Load Balancers - connections stuck open, climbing daily
We've got two facilities, each handled by Coyote Point load balancers. We've always had a problem with the open connections climbing higher and higher, where eventually performance problems kick in.The connections reported by the load balancers don't match the number on the servers themselves, its like every few seconds a connection or two is left open, over time, the numbers get wildly high (in the thousands).
We're using the LB devices in a single-network scenario, although we've tried the dual network setup, with similar results.
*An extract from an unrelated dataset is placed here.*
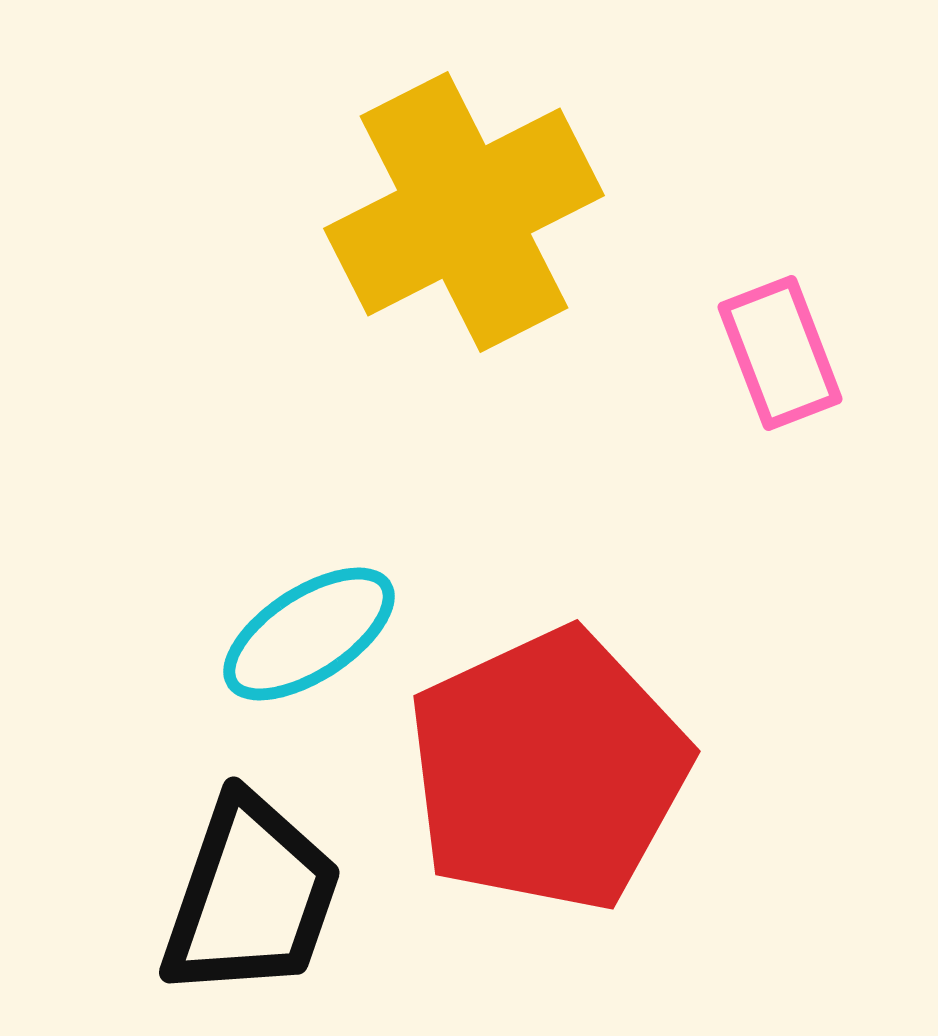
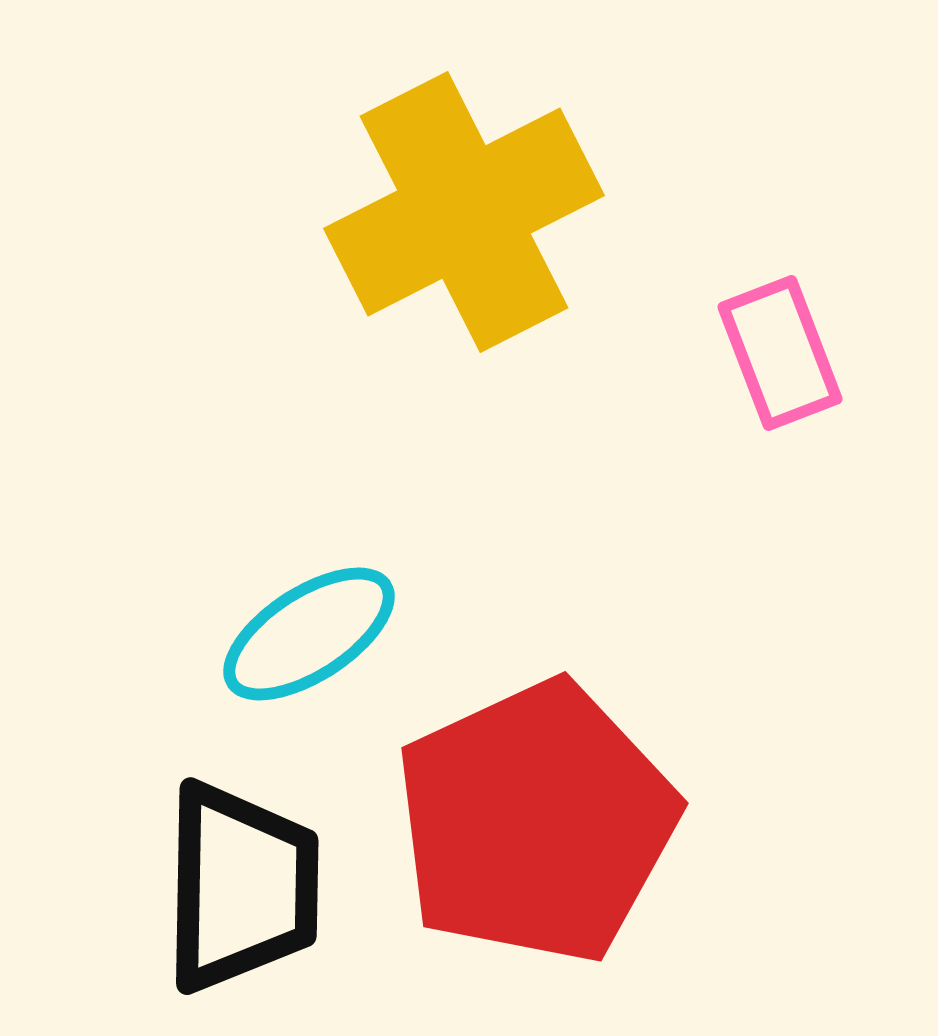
red pentagon: moved 12 px left, 52 px down
black trapezoid: moved 10 px left, 10 px up; rotated 18 degrees counterclockwise
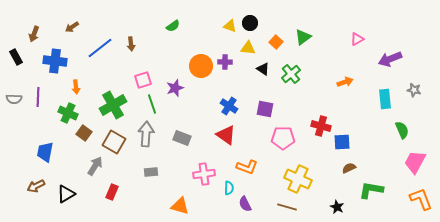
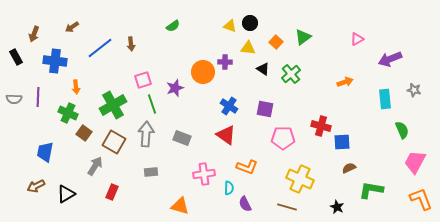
orange circle at (201, 66): moved 2 px right, 6 px down
yellow cross at (298, 179): moved 2 px right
The connections can be brought back to down "real" numbers by setting the weight of a machine to zero for 3-5 minutes. Then we see an appropriate number of connections compared to open connections on the server itself, for awhile, until they start climbing again.
Connections are also brought back down if we completely reset www services on a server, or reboot it.
We've got client and server connection timeouts on both the node servers and the load balancers set pretty low (but we've tried them high as well), we're not using keepalives (which makes things worse), and nothing seems to keep the connections on the LB devices from stacking up over time.
This can be more of a problem if one of the node servers has to be restarted, because the connection count is much lower than the other nodes, and that affects how the load balancing algorithm works, and sends much more traffic to that freshly-recycled server (their Adaptive load balancing algorithm looks at the number of connections each server currently has).
I've considered writing a shell script that will re-write the eq.conf file every few hours, setting each of the server's weight to 0, then restarting the LBD daemon, and then putting the weight back to 100 after a few minutes. I'm sure that would work, but its a kludge.
Coyote Point, over the last couple years, hasn't been able to determine the cause of this, or offer a solution. I still swear by their products, their Extreme II's are heavy-duty machines, and are much less expensive than F5 or ServerIron's stuff. There's just this single problem that is a little annoying, and getting worse as our traffic levels.
Any information or tips would be great.